- Born: Adolph Bittany Dodge November 16, 1912 Fort Defiance, Apache County, Arizona, U.S.
- Died: January 4, 1992 (aged 79) Albuquerque, New Mexico, U.S.
- Other name: Adee Bittany Dodge
- Education: Bacone College, Hogan School University of New Mexico, Columbia University
- Occupations: Artist, linguist, Navajo code talker
- Known for: Painting

= Adee Dodge =

Navajo artist (1912–1992)

Adee Dodge (1912–1992) or Hashke-yil-e-dale, was an American Navajo artist, linguist, and Navajo code talker. He was best known for his paintings of horses, and documenting other aspects of Navajo culture in his paintings. Dodge served in the United States military in the South Pacific during World War II.

== Biography ==
Adee Dodge was the son of Bitanny Dodge, and grandson of Chee Dodge, the last official Head Chief of the Navajo Tribe and the first Navajo Tribal Chairman.

He attended Bacone College; the University of New Mexico where he received a bachelor's degree in Anthropology (1933); and a master's degree in Comparative Linguistics and Anthropology (1935), at Columbia University.

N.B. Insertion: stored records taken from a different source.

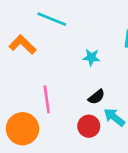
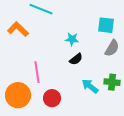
black semicircle: (96, 97) -> (76, 59), moved
red circle: (89, 126) -> (52, 98), moved

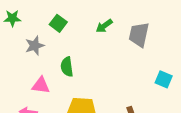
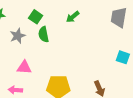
gray trapezoid: (139, 35) -> (119, 17), moved
green semicircle: (67, 67) -> (44, 34), moved

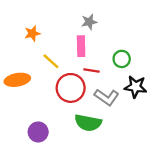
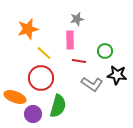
orange star: (32, 33) -> (28, 29), size x1.5
orange ellipse: (17, 80) -> (15, 97), moved, turned 30
red circle: (71, 88) -> (41, 78), moved
green semicircle: (88, 123) -> (58, 106), moved, turned -85

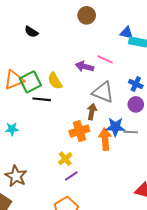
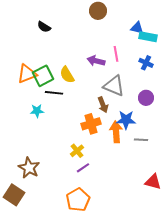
pink line: (105, 59) -> (116, 54), turned 56
blue cross: (136, 84) -> (146, 63), moved
brown arrow: (92, 112) -> (103, 105), turned 147
cyan star: (12, 129) -> (37, 111), moved
gray line: (131, 132) -> (141, 140), moved

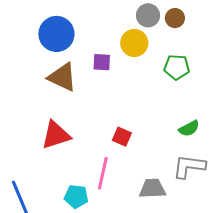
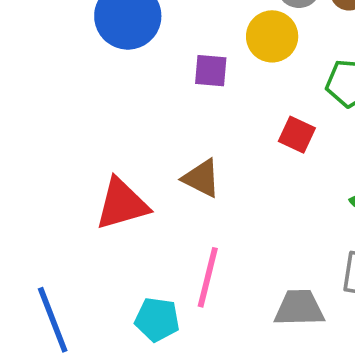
brown triangle: (62, 77) -> (202, 178), moved, size x0.7
red square: (122, 137) -> (297, 135), moved

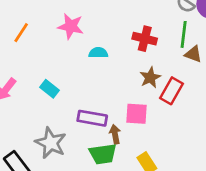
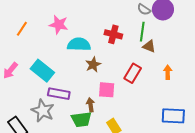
cyan semicircle: (98, 53) -> (79, 44), size x1.6
brown star: (150, 77) -> (93, 65), moved
cyan rectangle: (49, 89) -> (42, 71), size x1.6
purple rectangle: (92, 118) -> (59, 94), moved

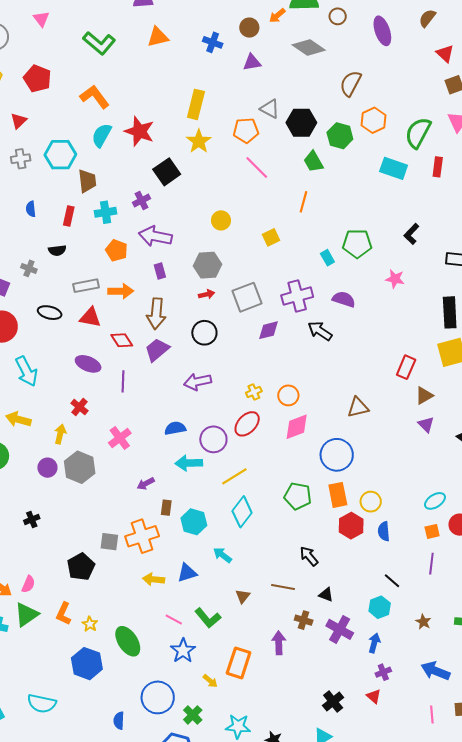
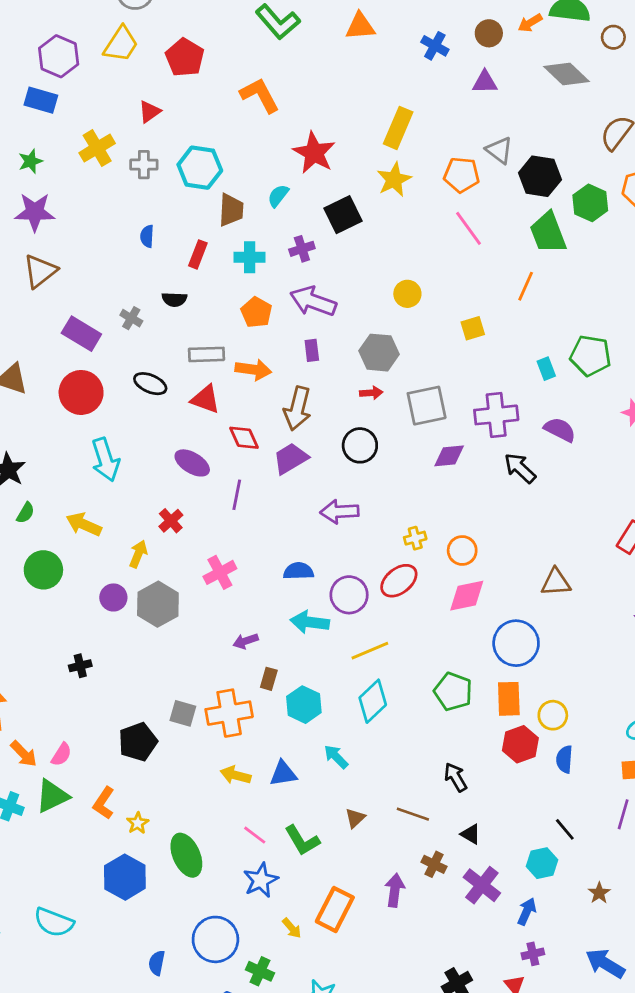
cyan semicircle: (102, 135) -> (278, 196), moved, size x0.7
green trapezoid: (313, 162) -> (548, 233), size x1.4
green cross: (193, 715) -> (260, 971), turned -30

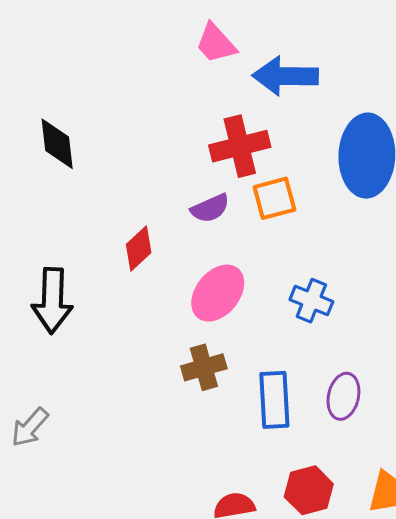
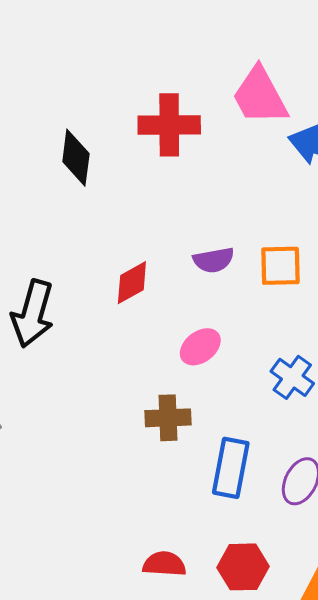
pink trapezoid: (216, 43) -> (260, 96), size x1.4
red cross: (240, 146) -> (169, 125), moved
pink ellipse: (218, 293) -> (200, 347), size x0.7

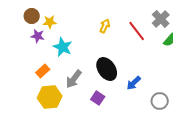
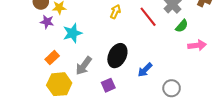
cyan star: (63, 47) -> (72, 33), turned 30
black ellipse: (107, 69) -> (117, 56), turned 60
purple square: (98, 98) -> (108, 85), turned 32

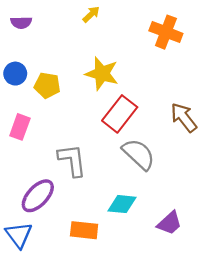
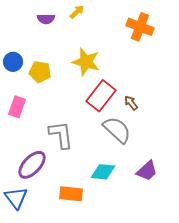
purple semicircle: (21, 23) -> (46, 19), moved
brown arrow: (184, 117) -> (131, 103), moved, size x0.6
purple trapezoid: (169, 223) -> (147, 171), moved

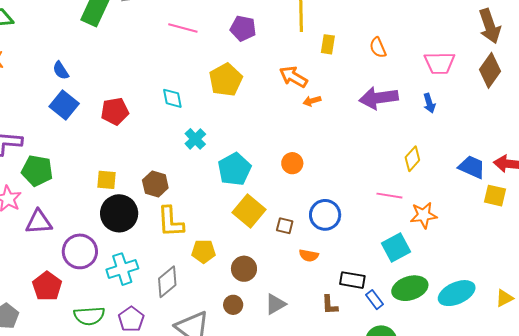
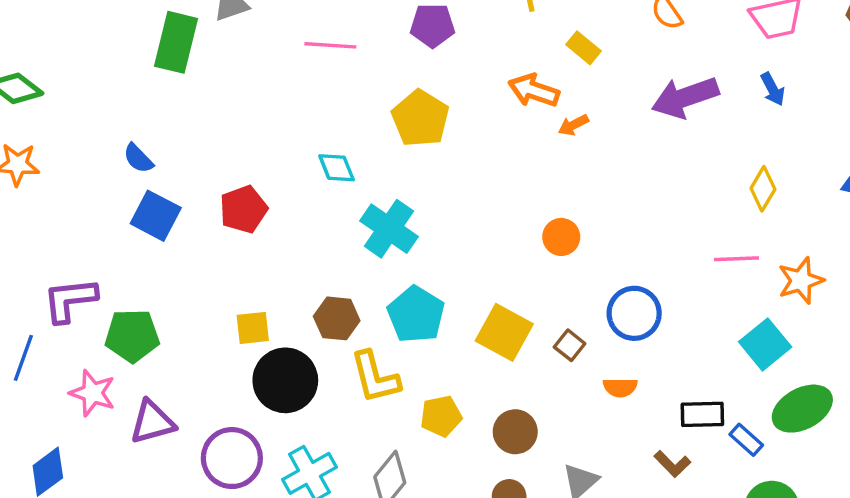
yellow rectangle: (328, 44) -> (584, 48), moved, turned -48
cyan cross: (195, 139) -> (389, 229), size x1.5
cyan pentagon: (234, 169) -> (416, 315), moved
brown square: (285, 226) -> (570, 345), turned 36
brown L-shape: (330, 305) -> (672, 464), turned -30

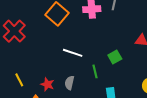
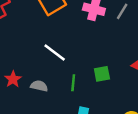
gray semicircle: (69, 83) -> (39, 86), turned 72

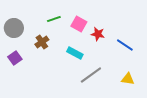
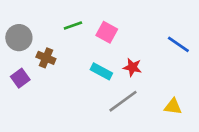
red star: (98, 34) -> (132, 67), moved
brown cross: (42, 42) -> (46, 58), moved, turned -32
blue line: (125, 45) -> (178, 44), moved

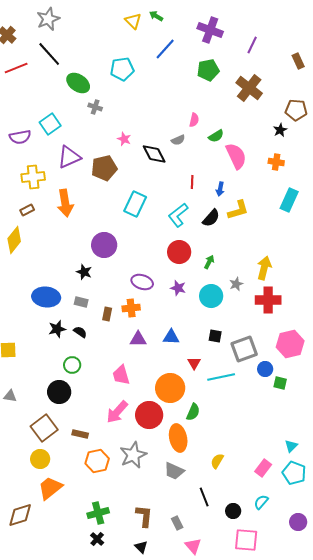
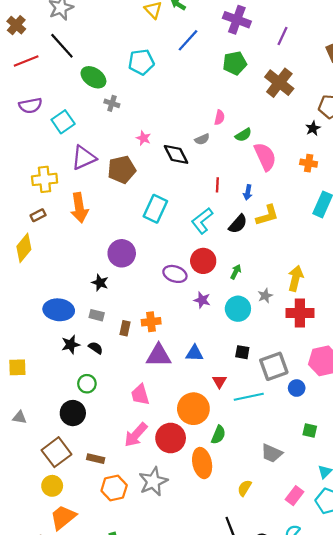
purple semicircle: (20, 137) -> (30, 106), moved
purple ellipse: (142, 282) -> (175, 274), moved
purple triangle: (138, 339) -> (159, 355), size x1.4
green square: (280, 383) -> (310, 430), moved
gray trapezoid: (174, 471) -> (272, 453), moved

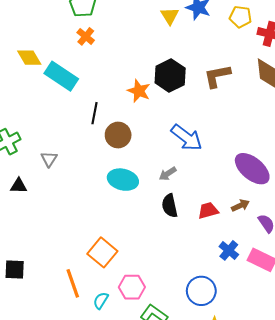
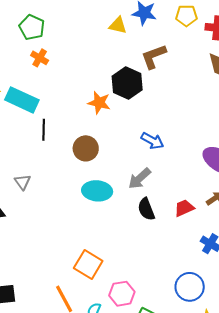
yellow triangle: (170, 16) -> (118, 25), turned -36
brown L-shape: (217, 76) -> (154, 57), moved
black line: (95, 113) -> (44, 130), moved
blue arrow: (187, 138) -> (152, 141), size x0.7
gray arrow: (168, 174) -> (139, 178), size x1.4

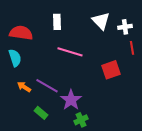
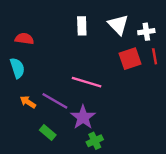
white rectangle: (57, 22) -> (82, 26), moved
red semicircle: (21, 33) -> (24, 39), size x0.7
pink line: (70, 52) -> (87, 82), moved
red square: (111, 70) -> (130, 59), moved

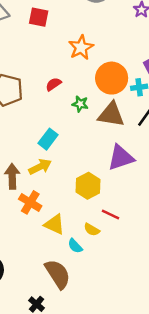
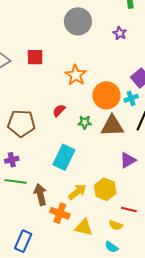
cyan rectangle: (48, 139) -> (64, 157), size x1.4
purple triangle: (121, 158) -> (128, 160), size x0.7
yellow arrow: (40, 167) -> (77, 192), moved
cyan semicircle: (75, 246) -> (111, 247), moved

In 1934, he studied at the Hogan School, focusing on Navajo orthography and linguistics, under linguist Gladys Reichard. While in school he briefly worked as a Navajo language consultant to Reichard.

During World War II, he served for 4 years in the South Pacific as a Navajo code talker. He was injured during his military service and while he was recuperating he started documenting Navajo culture in drawings and paintings, such as ceremonial songs and religious traditions.

In 1943, Dodge had married Effie Jean Casey; and later in 1950, he married Veah Pillsbury. He had one daughter.

By 1954, he was actively working as a painter. He became known for his paintings of stylized blue horses and illustrations of Navajo myths. In the 1950s, he also explored uranium mining and founded Adee Dodge Enterprises, Inc.

He died on January 4, 1992, in Albuquerque, New Mexico.